Carlos Corona, director of global finance, Latin America at Barclays, says of Mexico: “It should be a template for Latin America but it is unique in that there are no controls. The size makes it more liquid, even though to this day investors complain about the lack of liquidity once you move away from the MBonos.”
Liquidity concerns are leading America Móvil and Pemex to commit to a series of transactions rather than just single issuances. Pemex has been very vocal about its plans to follow the United Mexican States and build up a curve priced of Mbonos, with between $300 million and $500 million-equivalent a quarter. America Móvil’s global peso transaction bond trades on a fungible basis in the international and local markets and the company also hopes to offer an alternative to the Mbonos – more than 60% of which are currently owned by foreign investors and – by offering a spread pick-up to international investors and providing peso-liquidity competition to the local buyside from abroad.
Juan Claudio, a managing director in the capital financing unit of HSBC covering Mexico, says initiatives by the leading Mexican corporates to boost peso-liquidity from abroad could also extend to other Mexican corporates – even those that cannot commit to quarterly capital raising programmes. “A lot of the international investors already know the credit risk of many of these potential Mexican corporate issuers from participating in their US dollar-denominated transactions,” he says. “Some of those investors can manage different currencies and if they can take risk in dollars I don’t see why they can’t buy in peso if they want to have some exposure to those currencies. But we need to wait and see how it goes. Pemex is the debutant and then ideally we will see some traction and then some of the usual suspects that normally go abroad might think about trying to tap the local markets with the Euroclearable feature.”

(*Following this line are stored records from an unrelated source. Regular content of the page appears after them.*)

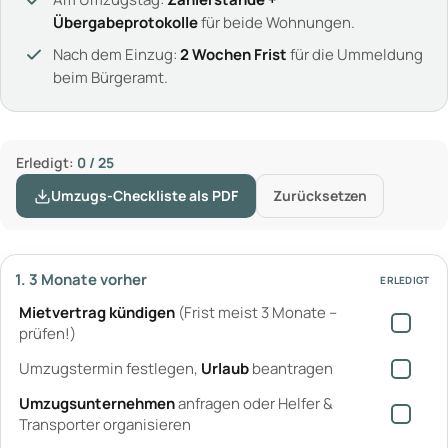
Übergabeprotokolle
für beide Wohnungen.
Nach dem Einzug:
2 Wochen Frist
für die Ummeldung
beim Bürgeramt.
Erledigt:
0 / 25
Umzugs-Checkliste als PDF
Zurücksetzen
1. 3 Monate vorher
ERLEDIGT
Mietvertrag kündigen
(Frist meist 3 Monate –
prüfen!)
Umzugstermin festlegen,
Urlaub
beantragen
Umzugsunternehmen
anfragen oder Helfer &
Transporter organisieren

|There is a local project to expand the credit risk appetite of the afores. It would be a very good step for the country and region|
The Euroclearable feature was not the only incentive for international investors in Pemex’s recent transaction. Bankers who worked on the deal said Pemex is ‘grossing-up’ the Mexican withholding tax to compensate for the tax that international investors pay when they buy Mexican local debt. Should the issuer not compensate offshore investors it would mean they would have to pay a 4.9% charge on coupon payments. More than one banker has told Euromoney that they are aware of discussions between the Mexican securities commission and the tax authorities about scrapping international withholding taxes. “It doesn’t make any sense to have that restriction,” says one. “They are very keen in developing the local market and attracting global investors but by keeping the withholding tax they are not helping. It’s more a presentational issue at the moment – no-one wants to be seen making tax cuts – but eventually that will happen.”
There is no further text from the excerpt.